Saved entries:
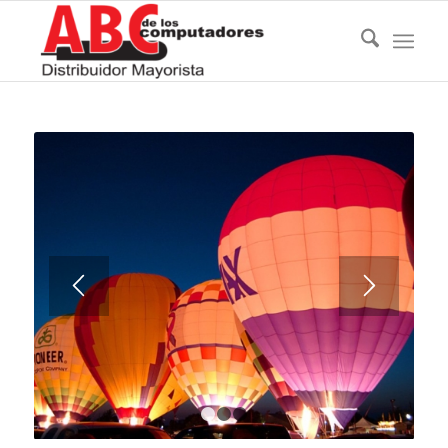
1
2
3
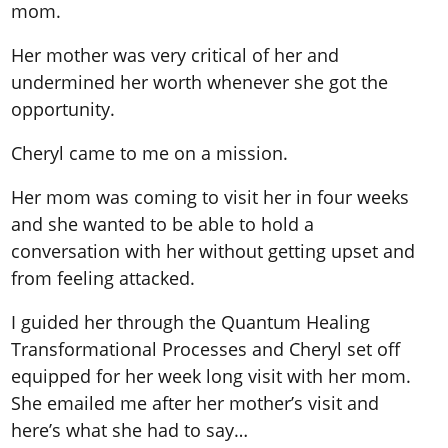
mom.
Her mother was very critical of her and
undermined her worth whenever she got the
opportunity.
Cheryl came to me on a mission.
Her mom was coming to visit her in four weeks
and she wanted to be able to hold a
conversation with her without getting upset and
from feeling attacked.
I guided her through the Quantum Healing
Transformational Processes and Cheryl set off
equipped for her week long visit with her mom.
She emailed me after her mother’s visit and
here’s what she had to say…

--

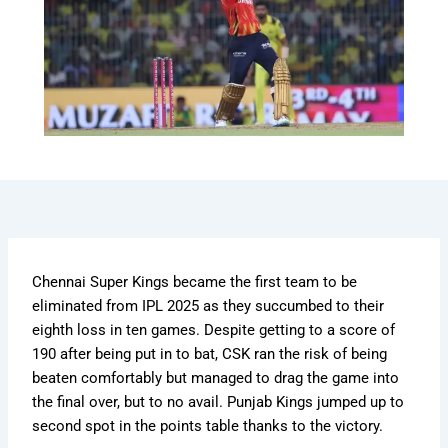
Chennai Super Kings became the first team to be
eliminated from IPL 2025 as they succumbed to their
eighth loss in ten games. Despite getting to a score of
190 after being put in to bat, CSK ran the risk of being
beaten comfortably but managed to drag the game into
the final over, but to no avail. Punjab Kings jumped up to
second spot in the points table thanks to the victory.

## Task objective:
Of the lines above, retype only those from the line containing "conversation with her" through the line containing "here’s what she had to say…", including both, exactly.

## Answer to the problem:
conversation with her without getting upset and
from feeling attacked.
I guided her through the Quantum Healing
Transformational Processes and Cheryl set off
equipped for her week long visit with her mom.
She emailed me after her mother’s visit and
here’s what she had to say…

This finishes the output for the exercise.